━━━━━ Listed records

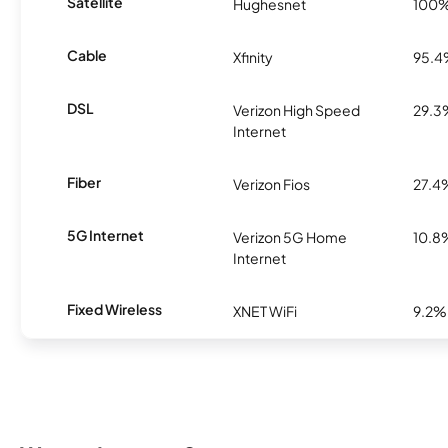
Satellite
Hughesnet
100
Cable
Xfinity
95.
DSL
Verizon High Speed
29.3
Internet
Fiber
Verizon Fios
27.4
5G Internet
Verizon 5G Home
10.8
Internet
Fixed Wireless
XNET WiFi
9.2%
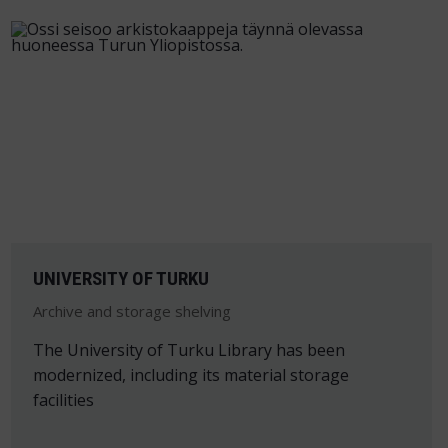
UNIVERSITY OF TURKU
Archive and storage shelving
The University of Turku Library has been
modernized, including its material storage
facilities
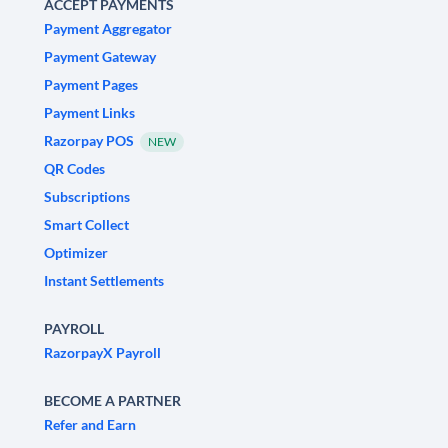
ACCEPT PAYMENTS
Payment Aggregator
Payment Gateway
Payment Pages
Payment Links
Razorpay POS
NEW
QR Codes
Subscriptions
Smart Collect
Optimizer
Instant Settlements
PAYROLL
RazorpayX Payroll
BECOME A PARTNER
Refer and Earn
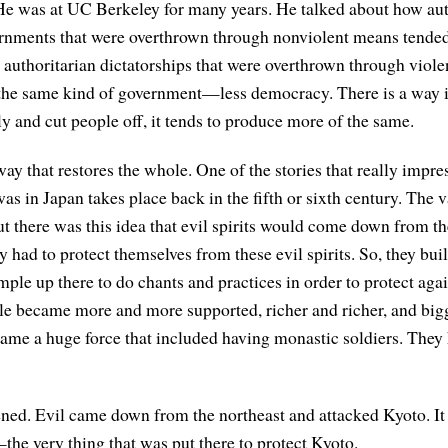
He was at UC Berkeley for many years. He talked about how aut
rnments that were overthrown through nonviolent means tende
authoritarian dictatorships that were overthrown through viole
the same kind of government—less democracy. There is a way 
ly and cut people off, it tends to produce more of the same.
way that restores the whole. One of the stories that really impr
s in Japan takes place back in the fifth or sixth century. The v
but there was this idea that evil spirits would come down from t
 had to protect themselves from these evil spirits. So, they bui
ple up there to do chants and practices in order to protect agai
ple became more and more supported, richer and richer, and big
came a huge force that included having monastic soldiers. They
ned. Evil came down from the northeast and attacked Kyoto. It
the very thing that was put there to protect Kyoto.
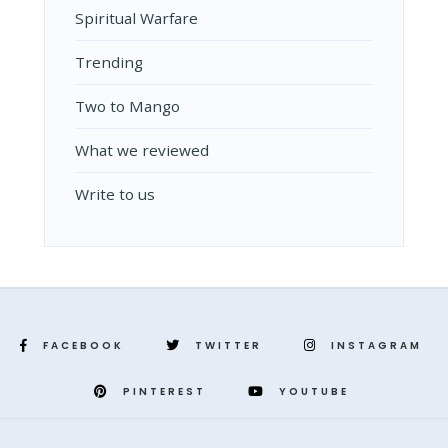
Spiritual Warfare
Trending
Two to Mango
What we reviewed
Write to us
FACEBOOK
TWITTER
INSTAGRAM
PINTEREST
YOUTUBE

━━━━━━━━━━

▸ **What to produce**: Look over the listing and return each line that holds "storage".

▸ **Answer**:
Archive and storage shelving
modernized, including its material storage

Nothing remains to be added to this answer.